You know your bed sheets need changing. You can see it. You can smell it. You've been sleeping on the same set for—let's not count—and every night you climb in, mildly disgusted, promising yourself you'll do it tomorrow. Tomorrow becomes next week. Next week becomes a vague future that never arrives.
Changing bed sheets isn't one task. When you decompose it, it's a logistical operation. Step 1: strip the pillowcases. Step 2: strip the fitted sheet (which fights you). Step 3: strip the flat sheet. Step 4: bundle everything. Step 5: carry it to the laundry. Step 6: select the wash cycle. Step 7: remember to transfer to the dryer. Step 8: remember to retrieve from the dryer. Step 9: find the clean set. Step 10: fight with the fitted sheet again. Step 11-14: pillowcases, flat sheet, comforter, final arrangement. That's a minimum of 14 discrete executive function demands for a task that provides exactly zero fun.

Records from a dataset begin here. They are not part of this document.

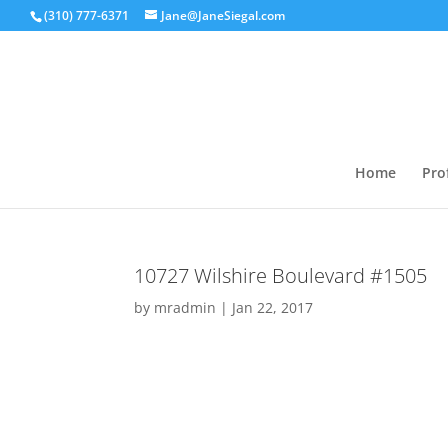
(310) 777-6371
Jane@JaneSiegal.com
Home
Prof
10727 Wilshire Boulevard #1505
by
mradmin
|
Jan 22, 2017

Every single step requires task initiation, and every transition between steps is a cliff where your brain can—and will—wander off. You strip the bed, carry the sheets to the laundry, and on the way back you see something in the kitchen that needs attention. 45 minutes later, you remember your bed is bare. The sheets are sitting in the washer, unwashed, because you forgot to press start.
The secret weapon is to decouple the steps entirely. Don't 'change your sheets.' Step one: just strip the pillowcases. Nothing else. Leave the rest for later. The pile of stripped pillowcases on the floor is ugly, but it's also momentum—and momentum is the only currency that works in an ADHD brain.